CovOps
Location : Ether-Sphere Job/hobbies : Irrationality Exterminator Humor : Über Serious
| Subject: Mission with aquaponics Tue Apr 22, 2014 11:37 pm | |
| Kate Humble: We don't value food because it's not expensive enough
The Springwatch presenter talks about food waste, keeping sheep, not having children and her mission with aquaponics
...UK's first closed-loop aquaponics centre, producing fish and fruit and veg working with aquaponics specialist Charlie Price.

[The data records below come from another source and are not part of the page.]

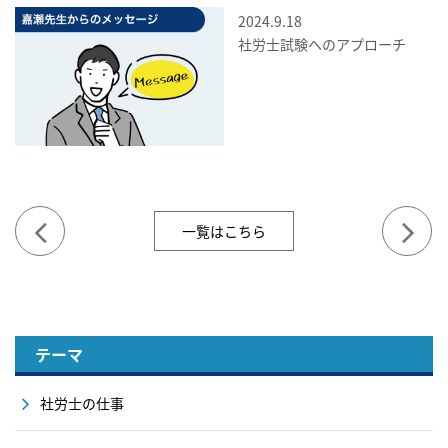
2024.9.18
社労士試験へのアプローチ
一覧はこちら
テーマ
社労士の仕事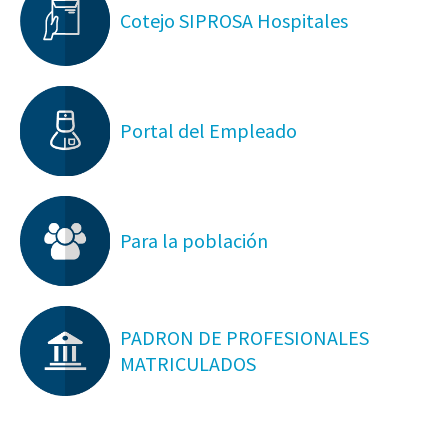
Cotejo SIPROSA Hospitales
Portal del Empleado
Para la población
PADRON DE PROFESIONALES
MATRICULADOS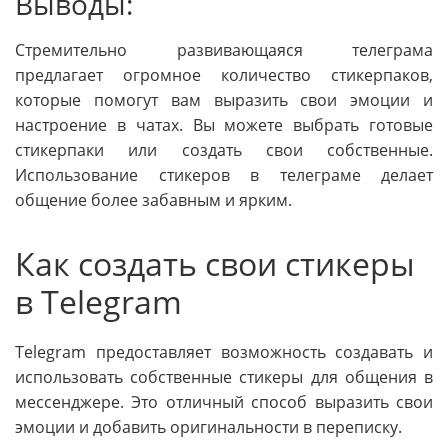
Выводы:
Стремительно развивающаяся телеграма
предлагает огромное количество стикерпаков,
которые помогут вам выразить свои эмоции и
настроение в чатах. Вы можете выбрать готовые
стикерпаки или создать свои собственные.
Использование стикеров в телеграме делает
общение более забавным и ярким.
Как создать свои стикеры
в Telegram
Telegram предоставляет возможность создавать и
использовать собственные стикеры для общения в
мессенджере. Это отличный способ выразить свои
эмоции и добавить оригинальности в переписку.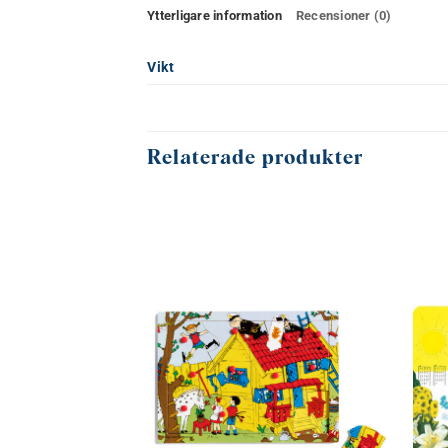
Ytterligare information
Recensioner (0)
Vikt
Relaterade produkter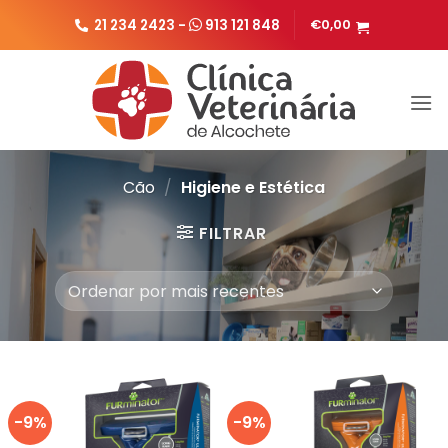
Skip
21 234 2423 -
913 121 848
€
0,00
to
content
Cão
/
Higiene e Estética
FILTRAR
-9%
-9%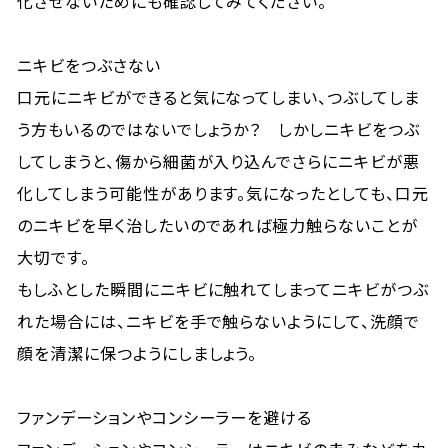
化させないためにも確認してみてください。
ニキビをつぶさない
口元にニキビができると気になってしまい、つぶしてしま
う方もいるのではないでしょうか？ しかしニキビをつぶ
してしまうと、傷から細菌が入り込んでさらにニキビが悪
化してしまう可能性があります。気になったとしても、口元
のニキビを早く治したいのであれば極力触らないことが
大切です。
もしふとした瞬間にニキビに触れてしまってニキビがつぶ
れた場合には、ニキビを手で触らないようにして、洗顔で
顔を清潔に保つようにしましょう。
ファンデーションやコンシーラーを避ける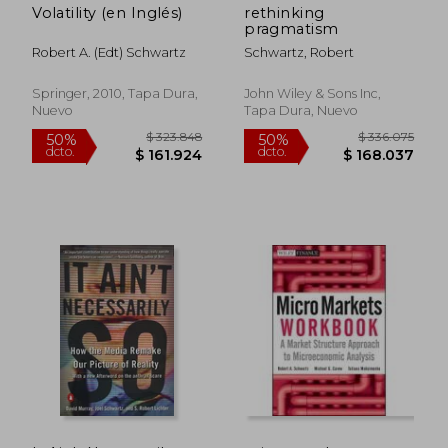
Volatility (en Inglés)
rethinking
pragmatism
Robert A. (edt) Schwartz
Schwartz, Robert
Springer, 2010, Tapa Dura,
John Wiley & Sons Inc,
Nuevo
Tapa Dura, Nuevo
$ 323.848
$ 469.0
50%
50%
dcto.
dcto.
$ 161.924
$ 234.5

Using the same super-strong plastic that forms the Eden project's biomes, Humble and team are effectively creating an incredibly efficient heat pocket that requires no additional heating. "Obviously aquaponics isn't new," she stresses. "People are doing this in the UK already. But what is clever here is the marriage between hydroponics and aquaculture." In essence the two systems are symbiotic: as Humble explains it, "you've got your fish in your tanks – tilapia – shitting away merrily, and that water full of nitrates is pumped through vegetable beds. The leafy greens love the nitrates and grow like fury, the vegetables clean the water and back it goes to the fish."
The ecological stumbling block for aquaculture is usually the feeding of the fish – using dead fish. But she has an ingenious plan. "It's all about waste management," she says brightly. "As well as a wormery there's a biopod, a sealed unit containing a non-endemic species of black soldier fly. This is where waste goes that can't be composted. The flies lay eggs, grubs hatch, then they pupate and we harvest them. Voilà: fish and poultry food. It's totally self-sustaining and incredibly low-maintenance."
If it works, it could be a real coup. In German trials the system has showed capacity to produce 250kg of fish a year and 32kg of fruit and veg a week. "You would never need food banks again!" she says.